Sewer problems focus of talks with commission
Discharge levels in lagoons over capacity for Cedar Lakes, Glenwood subdivisions
Leavenworth County Commissioners and Basehor City Administrator Carl Slaugh met Monday to determine what to do with sewer lines that are beyond capacity in southern parts of the county.
Building permits for homes in certain subdivisions continue to be issued, Commission Chairman J.C. Tellefson said, while discharge levels at the wastewater lagoons that the sewer lines flow into are above what is permitted by the Kansas Department of Health and Environment.
The subdivisions in question are Cedar Lakes and Glenwood, both south of the Basehor city limits and serviced by Sewer District No. 7 and Sewer District No. 3, respectively.
As an interim solution, the city of Basehor will now provide connections to the county septic system for homes built in the two subdivisions, Slaugh said.
In a June 28 meeting, Commissioner Clyde Graeber said he thought Basehor had agreed to fully assume the responsibility of Sewer District No. 3, but noted that nothing official was ever signed.

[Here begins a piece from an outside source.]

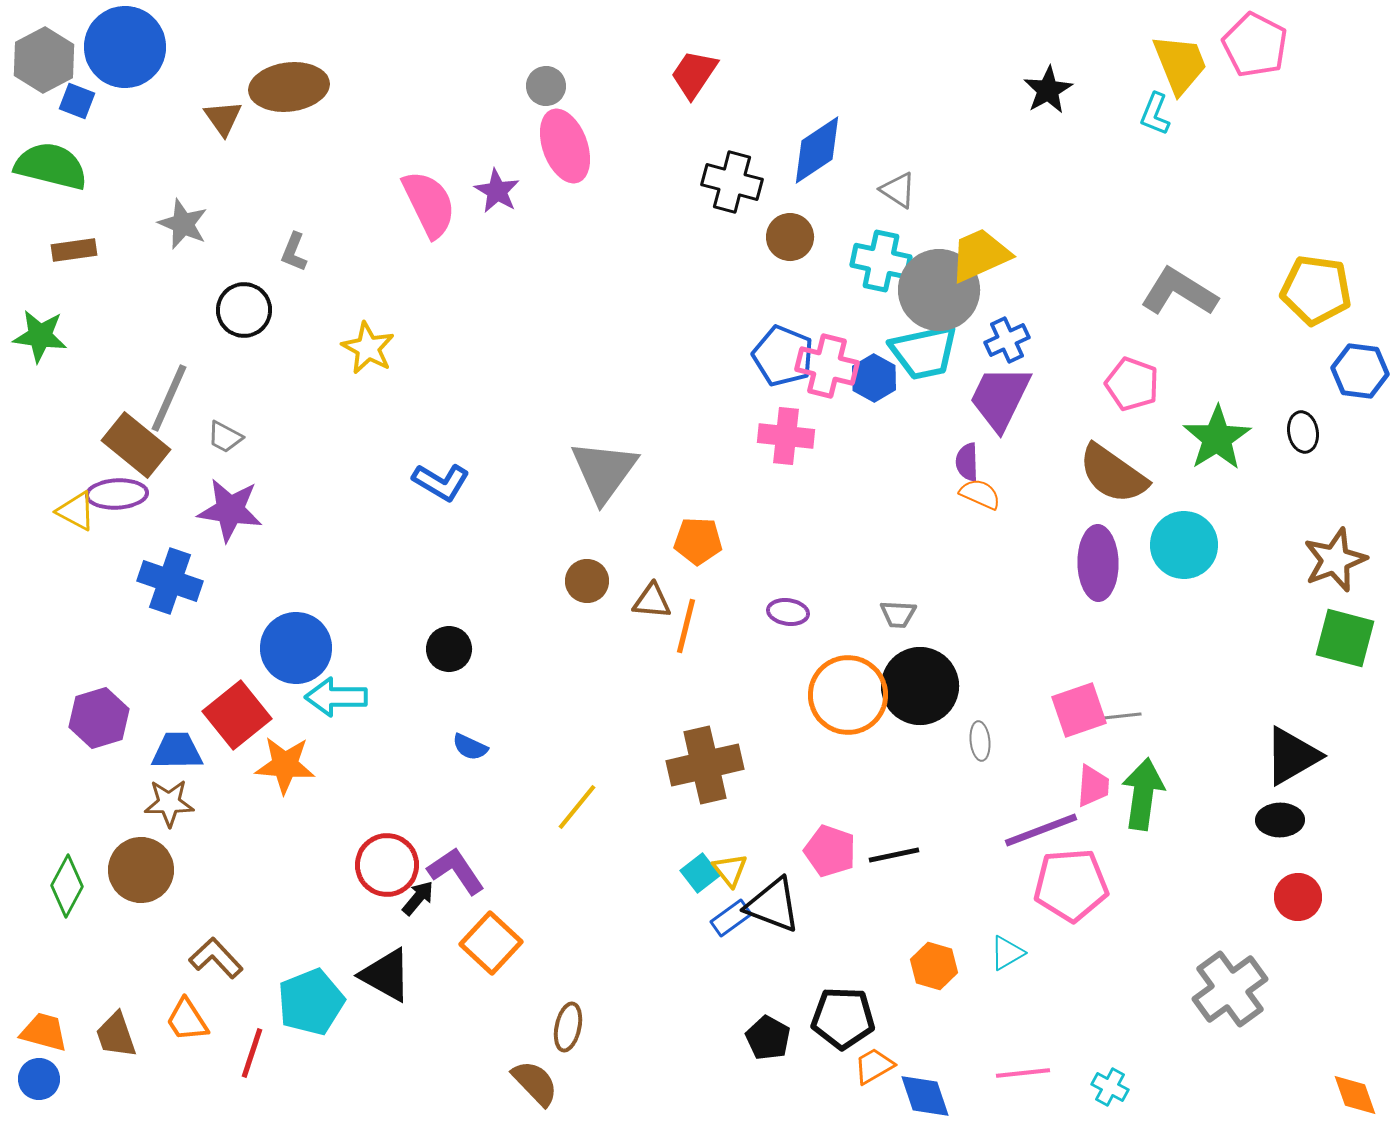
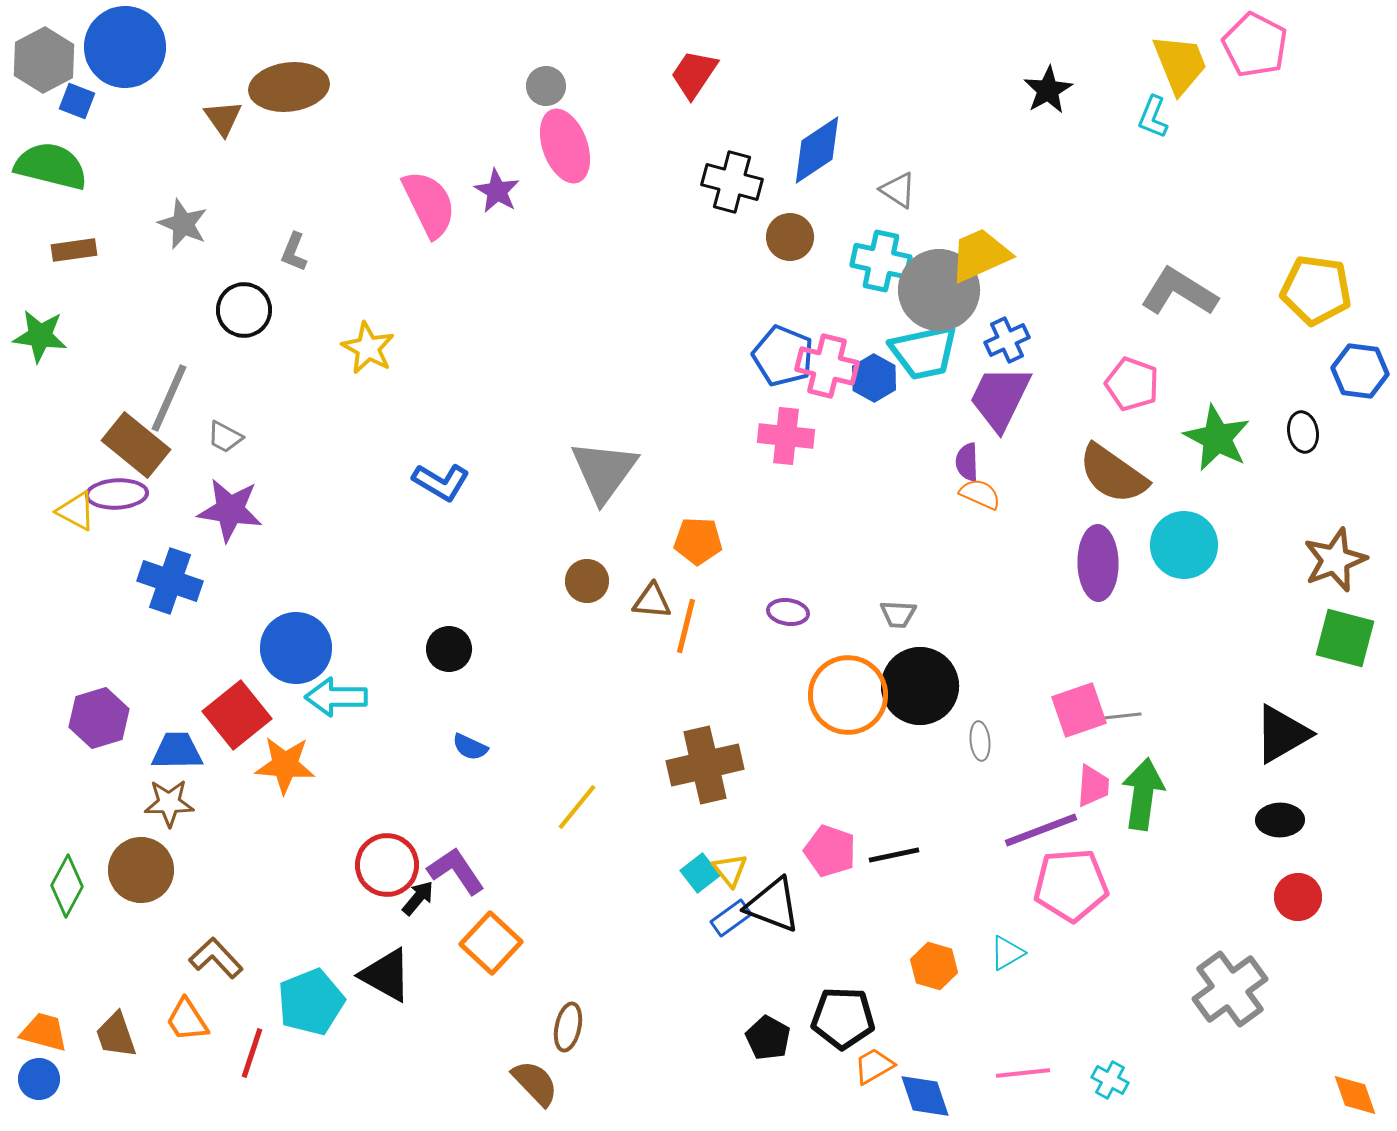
cyan L-shape at (1155, 114): moved 2 px left, 3 px down
green star at (1217, 438): rotated 12 degrees counterclockwise
black triangle at (1292, 756): moved 10 px left, 22 px up
cyan cross at (1110, 1087): moved 7 px up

On Monday, Tellefson asked Slaugh why Basehor doesn't just annex the subdivisions.
Slaugh responded that the liability of maintaining the roads and infrastructure associated with annexation was a consideration and that the city "would have to extend services that (the area) already gets."
Glenwood property owners already have water service, electricity and other utilities provided by a private homeowners association. Cedar Lakes has just three homes in it.
Commissioners alluded that they would like to see Basehor take over the reins in Sewer District No. 7 as well, where sewage from the Cedar Lakes and Cedar Falls subdivisions fill the lift station there.
Slaugh said the Basehor-Linwood School District has announced it was pursuing a bond issue for improvements to the Glenwood Ridge Elementary but that costs for the project "have not been pinpointed."
"If a sewer system doesn't presently exist, then there will be additional costs involved," Slaugh said.
While Monday's meeting was mainly to have a face-to-face discussion between the city and county, another meeting was scheduled for Sept. 10 to discuss sewer expansion projects.